WHAT THE EXERCISE ASKS
What lines of the material hold the string "러시아의"? Pull each of them out.

───── SUPPLIED RECORDS ─────

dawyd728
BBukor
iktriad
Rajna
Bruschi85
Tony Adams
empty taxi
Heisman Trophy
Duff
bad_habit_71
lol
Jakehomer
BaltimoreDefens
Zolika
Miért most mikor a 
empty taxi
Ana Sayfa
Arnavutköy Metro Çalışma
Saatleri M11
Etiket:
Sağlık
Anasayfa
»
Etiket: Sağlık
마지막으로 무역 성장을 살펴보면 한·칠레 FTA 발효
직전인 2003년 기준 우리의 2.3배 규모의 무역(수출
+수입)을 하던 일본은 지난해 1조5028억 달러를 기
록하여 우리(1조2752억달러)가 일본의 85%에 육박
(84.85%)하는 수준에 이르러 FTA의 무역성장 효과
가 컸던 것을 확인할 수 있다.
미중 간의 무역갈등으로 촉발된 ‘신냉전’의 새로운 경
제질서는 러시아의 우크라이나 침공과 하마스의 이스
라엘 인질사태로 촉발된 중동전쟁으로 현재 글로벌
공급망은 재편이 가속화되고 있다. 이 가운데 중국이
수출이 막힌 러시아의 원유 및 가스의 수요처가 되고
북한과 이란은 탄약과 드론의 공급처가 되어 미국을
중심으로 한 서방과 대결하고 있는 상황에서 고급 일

─────
───── SUPPLIED RECORDS ─────

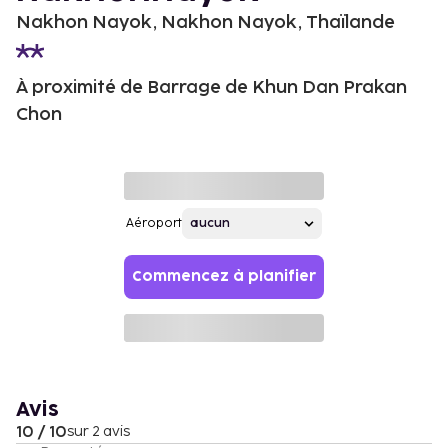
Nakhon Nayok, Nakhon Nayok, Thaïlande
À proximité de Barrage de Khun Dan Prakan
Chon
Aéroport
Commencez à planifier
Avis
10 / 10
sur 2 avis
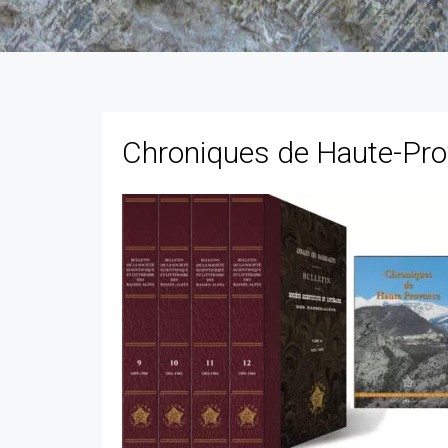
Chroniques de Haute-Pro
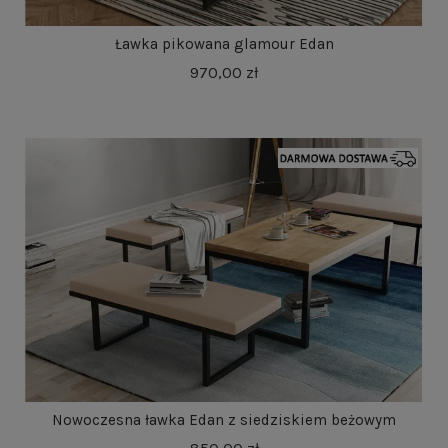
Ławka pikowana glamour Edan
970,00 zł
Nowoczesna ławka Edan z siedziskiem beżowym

─────

SOLUTION TO THE PROBLEM
제질서는 러시아의 우크라이나 침공과 하마스의 이스
수출이 막힌 러시아의 원유 및 가스의 수요처가 되고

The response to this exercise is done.